╭──

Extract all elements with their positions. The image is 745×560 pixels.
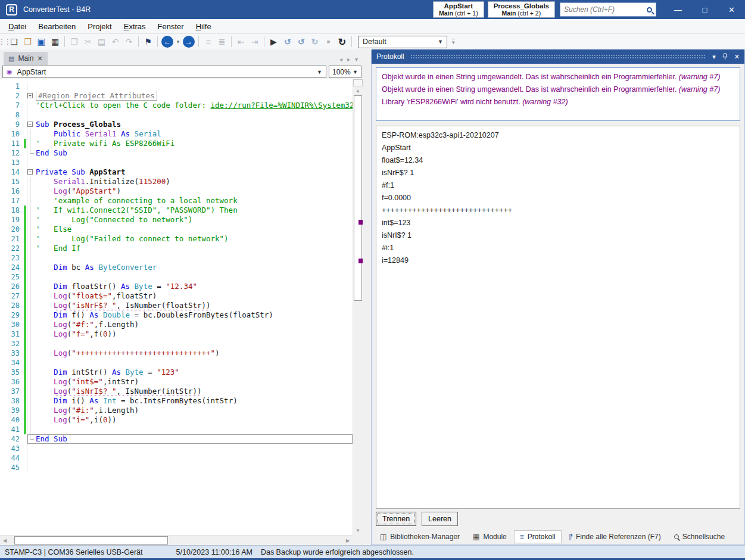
menu-item-extras[interactable]: Extras: [118, 19, 152, 34]
vertical-scrollbar[interactable]: ▲ ▼: [353, 79, 363, 535]
line-body[interactable]: 'example of connecting to a local networ…: [27, 196, 353, 206]
bottom-tab-schnellsuche[interactable]: Schnellsuche: [668, 530, 731, 543]
vertical-scroll-track[interactable]: [353, 95, 363, 525]
code-line[interactable]: 10 Public Serial1 As Serial: [0, 129, 353, 139]
code-line[interactable]: 8: [0, 110, 353, 120]
code-view[interactable]: 12+#Region Project Attributes7'Ctrl+Clic…: [0, 79, 353, 535]
line-body[interactable]: ' Private wifi As ESP8266WiFi: [27, 139, 353, 148]
reconnect-icon[interactable]: ↻: [335, 35, 349, 48]
clear-button[interactable]: Leeren: [422, 512, 458, 526]
search-input[interactable]: [564, 5, 647, 14]
code-line[interactable]: 18' If wifi.Connect2("SSID", "PASSWORD")…: [0, 206, 353, 215]
line-body[interactable]: [27, 463, 353, 472]
code-line[interactable]: 19' Log("Connected to network"): [0, 215, 353, 225]
code-line[interactable]: 36 Log("int$=",intStr): [0, 377, 353, 387]
tab-close-icon[interactable]: ✕: [37, 55, 42, 63]
code-line[interactable]: 9−Sub Process_Globals: [0, 120, 353, 129]
line-body[interactable]: Log("float$=",floatStr): [27, 291, 353, 301]
menu-item-datei[interactable]: Datei: [2, 19, 32, 34]
save-icon[interactable]: ▣: [35, 35, 48, 48]
menu-item-fenster[interactable]: Fenster: [152, 19, 190, 34]
line-body[interactable]: Log("#f:",f.Length): [27, 320, 353, 329]
tab-main[interactable]: ▤ Main ✕: [4, 52, 48, 65]
line-body[interactable]: ' Log("Connected to network"): [27, 215, 353, 225]
line-body[interactable]: [27, 444, 353, 453]
log-line[interactable]: AppStart: [382, 142, 734, 154]
scroll-down-icon[interactable]: ▼: [353, 526, 363, 535]
tab-scroll-right-icon[interactable]: ▸: [347, 56, 350, 63]
code-line[interactable]: 20' Else: [0, 225, 353, 234]
compiler-warnings-box[interactable]: Objekt wurde in einen String umgewandelt…: [376, 67, 740, 121]
line-body[interactable]: ' If wifi.Connect2("SSID", "PASSWORD") T…: [27, 206, 353, 215]
compile-run-icon[interactable]: ↺: [280, 35, 294, 48]
code-line[interactable]: 21' Log("Failed to connect to network"): [0, 234, 353, 244]
line-body[interactable]: Log("AppStart"): [27, 186, 353, 196]
toolbar-overflow-icon[interactable]: ▾: [452, 39, 455, 45]
vertical-scroll-thumb[interactable]: [354, 95, 362, 301]
rebuild-icon[interactable]: ↻: [308, 35, 322, 48]
line-body[interactable]: ' End If: [27, 244, 353, 253]
line-body[interactable]: Serial1.Initialize(115200): [27, 177, 353, 186]
line-body[interactable]: End Sub: [27, 148, 353, 158]
code-line[interactable]: 16 Log("AppStart"): [0, 186, 353, 196]
chevron-down-icon[interactable]: ▼: [438, 39, 447, 45]
open-project-icon[interactable]: ❒: [21, 35, 35, 48]
line-body[interactable]: [27, 158, 353, 167]
line-body[interactable]: +#Region Project Attributes: [27, 91, 353, 101]
log-line[interactable]: isNrF$? 1: [382, 167, 734, 179]
code-line[interactable]: 25: [0, 272, 353, 282]
line-body[interactable]: −Private Sub AppStart: [27, 167, 353, 177]
line-body[interactable]: Dim bc As ByteConverter: [27, 263, 353, 272]
code-line[interactable]: 1: [0, 82, 353, 91]
line-body[interactable]: Log("isNrI$? ", IsNumber(intStr)): [27, 387, 353, 396]
code-editor[interactable]: 12+#Region Project Attributes7'Ctrl+Clic…: [0, 79, 363, 545]
warning-marker[interactable]: [359, 220, 363, 225]
line-body[interactable]: Log("#i:",i.Length): [27, 406, 353, 415]
bottom-tab-bibliotheken-manager[interactable]: ◫Bibliotheken-Manager: [374, 530, 466, 543]
line-body[interactable]: Log("int$=",intStr): [27, 377, 353, 387]
tab-list-dropdown-icon[interactable]: ▾: [355, 56, 358, 63]
code-line[interactable]: 41: [0, 425, 353, 434]
line-body[interactable]: Log("i=",i(0)): [27, 415, 353, 425]
warning-message[interactable]: Objekt wurde in einen String umgewandelt…: [382, 83, 734, 96]
chevron-down-icon[interactable]: ▼: [353, 69, 358, 75]
line-body[interactable]: [27, 272, 353, 282]
fold-collapse-icon[interactable]: −: [27, 169, 33, 175]
navigate-back-icon[interactable]: ←: [161, 36, 173, 48]
run-icon[interactable]: ▶: [267, 35, 280, 48]
minimize-button[interactable]: —: [665, 0, 691, 19]
line-body[interactable]: [27, 425, 353, 434]
scroll-right-icon[interactable]: ▶: [343, 538, 353, 543]
panel-close-icon[interactable]: ✕: [734, 53, 740, 61]
code-line[interactable]: 23: [0, 253, 353, 263]
line-body[interactable]: Dim intStr() As Byte = "123": [27, 368, 353, 377]
bottom-tab-finde-alle-referenzen-f7-[interactable]: ¶Finde alle Referenzen (F7): [563, 530, 667, 543]
code-line[interactable]: 34: [0, 358, 353, 368]
code-line[interactable]: 35 Dim intStr() As Byte = "123": [0, 368, 353, 377]
log-line[interactable]: i=12849: [382, 254, 734, 267]
code-line[interactable]: 43: [0, 444, 353, 453]
fold-expand-icon[interactable]: +: [27, 93, 33, 98]
line-body[interactable]: [27, 82, 353, 91]
line-body[interactable]: 'Ctrl+Click to open the C code folder: i…: [27, 101, 353, 110]
code-line[interactable]: 38 Dim i() As Int = bc.IntsFromBytes(int…: [0, 396, 353, 406]
line-body[interactable]: Log("isNrF$? ", IsNumber(floatStr)): [27, 301, 353, 310]
current-line[interactable]: End Sub: [27, 434, 353, 444]
code-line[interactable]: 26 Dim floatStr() As Byte = "12.34": [0, 282, 353, 291]
code-line[interactable]: 33 Log("++++++++++++++++++++++++++++++"): [0, 349, 353, 358]
log-line[interactable]: #f:1: [382, 179, 734, 192]
line-body[interactable]: Dim i() As Int = bc.IntsFromBytes(intStr…: [27, 396, 353, 406]
code-line[interactable]: 24 Dim bc As ByteConverter: [0, 263, 353, 272]
zoom-combo[interactable]: 100% ▼: [329, 66, 361, 78]
bottom-tab-module[interactable]: ▦Module: [467, 530, 513, 543]
modules-icon[interactable]: ▦: [48, 35, 62, 48]
code-line[interactable]: 7'Ctrl+Click to open the C code folder: …: [0, 101, 353, 110]
search-box[interactable]: [560, 2, 656, 17]
log-line[interactable]: ++++++++++++++++++++++++++++++: [382, 204, 734, 217]
line-body[interactable]: Log("++++++++++++++++++++++++++++++"): [27, 349, 353, 358]
quick-tab-process_globals[interactable]: Process_GlobalsMain (ctrl + 2): [488, 1, 555, 18]
code-line[interactable]: 32: [0, 339, 353, 349]
log-line[interactable]: int$=123: [382, 217, 734, 229]
sub-selector-combo[interactable]: ◉ AppStart ▼: [2, 66, 326, 78]
line-body[interactable]: [27, 110, 353, 120]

╰──

=== Task prompt ===
With the pictures set aside, copy each line above as written.

=== Result of this exercise ===
Extract all elements with their positions. The image is 745×560 pixels.
menu-item-extras[interactable]: Extras: [118, 19, 152, 34]
vertical-scrollbar[interactable]: ▲ ▼: [353, 79, 363, 535]
line-body[interactable]: 'example of connecting to a local networ…: [27, 196, 353, 206]
bottom-tab-schnellsuche[interactable]: Schnellsuche: [668, 530, 731, 543]
vertical-scroll-track[interactable]: [353, 95, 363, 525]
code-line[interactable]: 10 Public Serial1 As Serial: [0, 129, 353, 139]
code-line[interactable]: 8: [0, 110, 353, 120]
code-view[interactable]: 12+#Region Project Attributes7'Ctrl+Clic…: [0, 79, 353, 535]
line-body[interactable]: ' Private wifi As ESP8266WiFi: [27, 139, 353, 148]
reconnect-icon[interactable]: ↻: [335, 35, 349, 48]
clear-button[interactable]: Leeren: [422, 512, 458, 526]
search-input[interactable]: [564, 5, 647, 14]
code-line[interactable]: 18' If wifi.Connect2("SSID", "PASSWORD")…: [0, 206, 353, 215]
line-body[interactable]: [27, 463, 353, 472]
code-line[interactable]: 19' Log("Connected to network"): [0, 215, 353, 225]
code-line[interactable]: 36 Log("int$=",intStr): [0, 377, 353, 387]
tab-close-icon[interactable]: ✕: [37, 55, 42, 63]
code-line[interactable]: 9−Sub Process_Globals: [0, 120, 353, 129]
line-body[interactable]: Log("float$=",floatStr): [27, 291, 353, 301]
menu-item-datei[interactable]: Datei: [2, 19, 32, 34]
save-icon[interactable]: ▣: [35, 35, 48, 48]
menu-item-fenster[interactable]: Fenster: [152, 19, 190, 34]
line-body[interactable]: Log("#f:",f.Length): [27, 320, 353, 329]
tab-main[interactable]: ▤ Main ✕: [4, 52, 48, 65]
line-body[interactable]: ' Log("Connected to network"): [27, 215, 353, 225]
line-body[interactable]: [27, 444, 353, 453]
log-line[interactable]: AppStart: [382, 142, 734, 154]
scroll-down-icon[interactable]: ▼: [353, 526, 363, 535]
tab-scroll-right-icon[interactable]: ▸: [347, 56, 350, 63]
code-line[interactable]: 20' Else: [0, 225, 353, 234]
compiler-warnings-box[interactable]: Objekt wurde in einen String umgewandelt…: [376, 67, 740, 121]
line-body[interactable]: ' If wifi.Connect2("SSID", "PASSWORD") T…: [27, 206, 353, 215]
compile-run-icon[interactable]: ↺: [280, 35, 294, 48]
code-line[interactable]: 21' Log("Failed to connect to network"): [0, 234, 353, 244]
line-body[interactable]: Log("AppStart"): [27, 186, 353, 196]
toolbar-overflow-icon[interactable]: ▾: [452, 39, 455, 45]
vertical-scroll-thumb[interactable]: [354, 95, 362, 301]
rebuild-icon[interactable]: ↻: [308, 35, 322, 48]
line-body[interactable]: ' End If: [27, 244, 353, 253]
line-body[interactable]: Serial1.Initialize(115200): [27, 177, 353, 186]
line-body[interactable]: End Sub: [27, 148, 353, 158]
code-line[interactable]: 16 Log("AppStart"): [0, 186, 353, 196]
chevron-down-icon[interactable]: ▼: [438, 39, 447, 45]
open-project-icon[interactable]: ❒: [21, 35, 35, 48]
line-body[interactable]: [27, 158, 353, 167]
line-body[interactable]: +#Region Project Attributes: [27, 91, 353, 101]
log-line[interactable]: isNrF$? 1: [382, 167, 734, 179]
code-line[interactable]: 25: [0, 272, 353, 282]
line-body[interactable]: −Private Sub AppStart: [27, 167, 353, 177]
line-body[interactable]: Dim bc As ByteConverter: [27, 263, 353, 272]
code-line[interactable]: 1: [0, 82, 353, 91]
line-body[interactable]: Log("isNrI$? ", IsNumber(intStr)): [27, 387, 353, 396]
code-editor[interactable]: 12+#Region Project Attributes7'Ctrl+Clic…: [0, 79, 363, 545]
warning-marker[interactable]: [359, 220, 363, 225]
line-body[interactable]: Log("#i:",i.Length): [27, 406, 353, 415]
bottom-tab-bibliotheken-manager[interactable]: ◫Bibliotheken-Manager: [374, 530, 466, 543]
line-body[interactable]: Log("int$=",intStr): [27, 377, 353, 387]
tab-list-dropdown-icon[interactable]: ▾: [355, 56, 358, 63]
code-line[interactable]: 41: [0, 425, 353, 434]
line-body[interactable]: Log("i=",i(0)): [27, 415, 353, 425]
warning-message[interactable]: Objekt wurde in einen String umgewandelt…: [382, 83, 734, 96]
chevron-down-icon[interactable]: ▼: [353, 69, 358, 75]
line-body[interactable]: [27, 272, 353, 282]
fold-collapse-icon[interactable]: −: [27, 169, 33, 175]
navigate-back-icon[interactable]: ←: [161, 36, 173, 48]
run-icon[interactable]: ▶: [267, 35, 280, 48]
minimize-button[interactable]: —: [665, 0, 691, 19]
line-body[interactable]: [27, 425, 353, 434]
scroll-right-icon[interactable]: ▶: [343, 538, 353, 543]
panel-close-icon[interactable]: ✕: [734, 53, 740, 61]
code-line[interactable]: 23: [0, 253, 353, 263]
line-body[interactable]: Dim intStr() As Byte = "123": [27, 368, 353, 377]
bottom-tab-finde-alle-referenzen-f7-[interactable]: ¶Finde alle Referenzen (F7): [563, 530, 667, 543]
code-line[interactable]: 34: [0, 358, 353, 368]
code-line[interactable]: 35 Dim intStr() As Byte = "123": [0, 368, 353, 377]
log-line[interactable]: i=12849: [382, 254, 734, 267]
code-line[interactable]: 43: [0, 444, 353, 453]
fold-expand-icon[interactable]: +: [27, 93, 33, 98]
line-body[interactable]: [27, 82, 353, 91]
line-body[interactable]: 'Ctrl+Click to open the C code folder: i…: [27, 101, 353, 110]
code-line[interactable]: 38 Dim i() As Int = bc.IntsFromBytes(int…: [0, 396, 353, 406]
line-body[interactable]: Log("isNrF$? ", IsNumber(floatStr)): [27, 301, 353, 310]
current-line[interactable]: End Sub: [27, 434, 353, 444]
code-line[interactable]: 26 Dim floatStr() As Byte = "12.34": [0, 282, 353, 291]
code-line[interactable]: 33 Log("++++++++++++++++++++++++++++++"): [0, 349, 353, 358]
log-line[interactable]: #f:1: [382, 179, 734, 192]
line-body[interactable]: Dim i() As Int = bc.IntsFromBytes(intStr…: [27, 396, 353, 406]
code-line[interactable]: 24 Dim bc As ByteConverter: [0, 263, 353, 272]
zoom-combo[interactable]: 100% ▼: [329, 66, 361, 78]
bottom-tab-module[interactable]: ▦Module: [467, 530, 513, 543]
modules-icon[interactable]: ▦: [48, 35, 62, 48]
code-line[interactable]: 7'Ctrl+Click to open the C code folder: …: [0, 101, 353, 110]
search-box[interactable]: [560, 2, 656, 17]
log-line[interactable]: ++++++++++++++++++++++++++++++: [382, 204, 734, 217]
line-body[interactable]: Log("++++++++++++++++++++++++++++++"): [27, 349, 353, 358]
quick-tab-process_globals[interactable]: Process_GlobalsMain (ctrl + 2): [488, 1, 555, 18]
code-line[interactable]: 32: [0, 339, 353, 349]
log-line[interactable]: int$=123: [382, 217, 734, 229]
sub-selector-combo[interactable]: ◉ AppStart ▼: [2, 66, 326, 78]
line-body[interactable]: [27, 110, 353, 120]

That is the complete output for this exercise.